After trimming adapter the remaining genomic regions will be mapped
to the E. coli genome, so I’m also passing a length cutoff of at least
20bp for the trimmed read -m 20
. A read shorter than 20 bp
will likely not be unique and probably shouldn’t be trusted. This
minimum length could be increased later to be more stringent.
source ~/.bash_profile
conda activate bioinfo_env
cd ../../data/seq_data/right_side_TO_libs/
cutadapt -a "gaagcagctccagcctacacggtttgtaccgtacaccactgagaccgccgtcgtcgacaagcc;e=0.2;required...C{8};e=0.2;optional" -n 1 -m 20 -e 0.2 --discard-untrimmed 1_fastp_output/lib_0_right_fastp.fastq.gz -o 2_cutadapt_output/lib_0_right_cutadpt.fastq.gz --report=minimal > 2_cutadapt_output/lib_0_right_cutadpt_report.tsv
cutadapt -a "gaagcagctccagcctacacggtttgtaccgtacaccactgagaccgccgtcgtcgacaagcc;e=0.2;required...C{8};e=0.2;optional" -n 1 -m 20 -e 0.2 --discard-untrimmed 1_fastp_output/lib_1_right_fastp.fastq.gz -o 2_cutadapt_output/lib_1_right_cutadpt.fastq.gz --report=minimal > 2_cutadapt_output/lib_1_right_cutadpt_report.tsv
cutadapt -a "gaagcagctccagcctacacggtttgtaccgtacaccactgagaccgccgtcgtcgacaagcc;e=0.2;required...C{8};e=0.2;optional" -n 1 -m 20 -e 0.2 --discard-untrimmed 1_fastp_output/lib_2_right_fastp.fastq.gz -o 2_cutadapt_output/lib_2_right_cutadpt.fastq.gz --report=minimal > 2_cutadapt_output/lib_2_right_cutadpt_report.tsv
cutadapt -a "gaagcagctccagcctacacggtttgtaccgtacaccactgagaccgccgtcgtcgacaagcc;e=0.2;required...C{8};e=0.2;optional" -n 1 -m 20 -e 0.2 --discard-untrimmed 1_fastp_output/lib_3_right_fastp.fastq.gz -o 2_cutadapt_output/lib_3_right_cutadpt.fastq.gz --report=minimal > 2_cutadapt_output/lib_3_right_cutadpt_report.tsv
Now let’s look at the output reports and make sure the trimming worked as expected.
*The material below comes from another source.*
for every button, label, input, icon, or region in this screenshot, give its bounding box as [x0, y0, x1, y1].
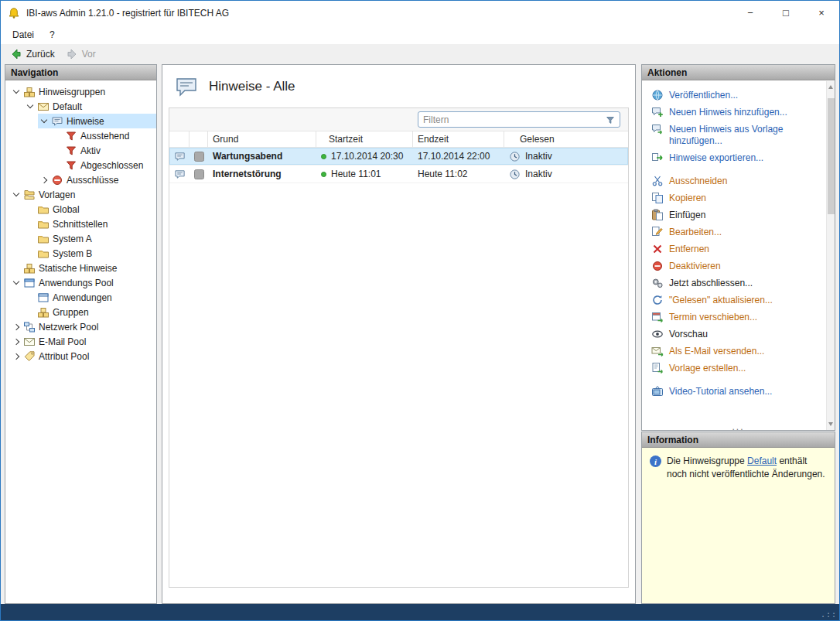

cutadapt_path <- '../../data/seq_data/right_side_TO_libs/2_cutadapt_output/'
cut_lib_0 <- paste0(cutadapt_path,'lib_0_right_cutadpt_report.tsv')
cut_lib_1 <- paste0(cutadapt_path,'lib_1_right_cutadpt_report.tsv')
cut_lib_2 <- paste0(cutadapt_path,'lib_2_right_cutadpt_report.tsv')
cut_lib_3 <- paste0(cutadapt_path,'lib_3_right_cutadpt_report.tsv')
df_cutadapt <- bind_rows(read_delim(cut_lib_0, delim = '\t', skip = length(readLines(cut_lib_0))-2 ) %>% mutate(lib=0),
read_delim(cut_lib_1, delim = '\t', skip = length(readLines(cut_lib_1))-2 )%>% mutate(lib=1),
read_delim(cut_lib_2, delim = '\t', skip = length(readLines(cut_lib_2))-2 )%>% mutate(lib=2),
read_delim(cut_lib_3, delim = '\t', skip = length(readLines(cut_lib_3))-2 )%>% mutate(lib=3)) %>%
mutate(frac_in_out = out_reads / in_reads, frac_w_adapt = `w/adapters` / in_reads, frac_too_short = too_short/in_reads)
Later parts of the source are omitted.